We now discuss Systolic Hypertension in Europe (Syst-Eur) trial [132, 133] and Perindopril Protection Against Recurrent Stroke Study (PROGRESS) [134] as less recent RCTs that provide support for lowering blood pressure in the maintenance of cognition.

We summarize key elements of a number of RCTs that show neutral results in relation to blood pressure lowering and preservation of cognition in Table 2 (Ref. [135, 136, 137, 138, 139, 140, 141, 142, 143]).

We now briefly discuss recent systematic reviews and meta-analyses of blood pressure lowering or treatment and incident dementia or cognitive impairment. We have limited our review to publications in the past several years as these studies represent the most up-to-date sources and databases.

In 2019 on the occasion of the publication of SPRINT MIND, Peters and colleagues carried out a meta-regression analysis in light of the 8 completed RCTs that have included different approaches to blood pressure lowering and dementia endpoints [144]. Whereas none of the RCTs showed a clear beneficial effect, earlier studies that had higher baseline blood pressure and those with the greatest reduction of blood pressure from baseline might be expected to yield positive results. In fact, the difference in SBP levels ranged from 2 to 17 mm Hg. In meta-regression analysis ($>$40,000 participants from 8 studies), Peters et al. [144] showed that larger SBP lowering ($\ge$10 mm Hg) was associated with a more substantial point estimate across the trials. SPRINT MIND was certainly congruent with the findings, and the meta-regression results provided moderately strong supportive evidence and no major harms in relation to blood pressure lowering. In a subsequent meta-analysis report, Peters and colleagues provided no clear and consistent evidence of any blood pressure lowering drug class being optimal for reducing the risk of incident dementia or cognitive decline (over 50,000 individuals from 27 studies) [145]. The latter findings challenge the hypothesis that RAS blockade may be more likely to preserve cognition.

In a separate meta-analysis published in 2020 of individual participant data from prospective cohort studies (n = 31,090 from 6 studies), Ding et al. [146] found no evidence that a specific antihypertensive medication drug class was more effective than any other in reducing the risk of dementia. In this particular analysis, the authors also concluded that those persons using a blood pressure lowering medication had a reduced risk of incident dementia (HR 0.88, 95% CI of 0.79, 0.98; p = 0.019) and AD (HR 0.84, 95% CI of 0.73, 0.97; p = 0.021) compared to those not taking blood pressure lowering medication. However, there was no association between administration of blood pressure lowering medication and incident dementia or AD in those with normal blood pressure [146].

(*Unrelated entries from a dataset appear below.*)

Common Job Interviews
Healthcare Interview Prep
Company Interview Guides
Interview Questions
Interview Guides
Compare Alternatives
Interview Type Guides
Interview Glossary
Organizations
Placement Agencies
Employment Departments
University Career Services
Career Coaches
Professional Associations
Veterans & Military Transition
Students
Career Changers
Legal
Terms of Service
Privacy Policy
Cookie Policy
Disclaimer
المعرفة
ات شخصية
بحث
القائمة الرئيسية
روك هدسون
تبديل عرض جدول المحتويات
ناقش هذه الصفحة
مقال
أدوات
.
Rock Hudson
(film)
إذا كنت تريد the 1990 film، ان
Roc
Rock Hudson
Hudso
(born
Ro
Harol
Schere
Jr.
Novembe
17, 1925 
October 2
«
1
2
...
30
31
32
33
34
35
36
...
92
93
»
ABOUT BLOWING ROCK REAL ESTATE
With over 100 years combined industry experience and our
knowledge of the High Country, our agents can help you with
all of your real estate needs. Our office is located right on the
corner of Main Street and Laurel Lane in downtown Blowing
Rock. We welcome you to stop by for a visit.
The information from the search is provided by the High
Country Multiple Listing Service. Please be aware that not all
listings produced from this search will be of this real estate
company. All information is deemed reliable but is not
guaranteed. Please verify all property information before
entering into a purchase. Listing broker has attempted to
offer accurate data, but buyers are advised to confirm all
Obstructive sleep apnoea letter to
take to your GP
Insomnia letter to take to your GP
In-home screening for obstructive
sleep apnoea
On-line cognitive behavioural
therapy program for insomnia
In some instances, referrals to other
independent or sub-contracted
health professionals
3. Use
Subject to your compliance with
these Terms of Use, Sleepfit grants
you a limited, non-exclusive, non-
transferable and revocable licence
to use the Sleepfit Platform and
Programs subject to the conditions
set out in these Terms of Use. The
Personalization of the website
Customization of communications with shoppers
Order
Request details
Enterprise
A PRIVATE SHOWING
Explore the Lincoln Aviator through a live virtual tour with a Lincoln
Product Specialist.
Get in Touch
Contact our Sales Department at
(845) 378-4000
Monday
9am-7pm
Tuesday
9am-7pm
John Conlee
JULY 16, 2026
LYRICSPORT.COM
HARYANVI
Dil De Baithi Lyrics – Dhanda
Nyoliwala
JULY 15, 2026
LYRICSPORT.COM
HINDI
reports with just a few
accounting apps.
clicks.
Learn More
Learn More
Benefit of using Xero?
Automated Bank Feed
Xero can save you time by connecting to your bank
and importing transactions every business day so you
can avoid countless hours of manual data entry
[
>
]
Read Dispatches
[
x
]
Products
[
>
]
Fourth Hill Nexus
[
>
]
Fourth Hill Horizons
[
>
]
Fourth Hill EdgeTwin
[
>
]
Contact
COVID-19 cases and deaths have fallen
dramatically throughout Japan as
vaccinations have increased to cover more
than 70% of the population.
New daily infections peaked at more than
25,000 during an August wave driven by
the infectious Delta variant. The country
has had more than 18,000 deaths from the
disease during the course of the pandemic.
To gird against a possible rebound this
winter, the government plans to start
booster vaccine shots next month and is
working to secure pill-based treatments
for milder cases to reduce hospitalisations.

In another publication from 2020 of 14 RCTs and 96,158 participants of which 12 addressed incidence of dementia, 8 reported decline in cognition, and 8 changes in cognitive test scores, the mean age of subjects was 69 years and approximately 42% were women [147]. At baseline, mean blood pressure was 154/83.3 mm Hg. There was a reduced risk of dementia or cognitive impairment among participants followed for a mean duration of 4.1 years and who were taking antihypertensive medication compared to controls (odds ratio 0.93, 95% CI of 0.88, 0.99; absolute risk reduction 0.39%). In addition, there was a reduction of cognitive decline (odds ratio 0.93, 95% CI of 0.88, 0.99; absolute risk reduction 0.71%), but blood pressure lowering had no beneficial effect on cognitive test scores.

Limitations of some of the above methodologies should be noted. Sub-group and meta-regression analyses from systematic reviews may be prone to ecological bias, and use of RCT data rather than observational data may be better suited to resolve some of the challenging and unanswered questions of interest.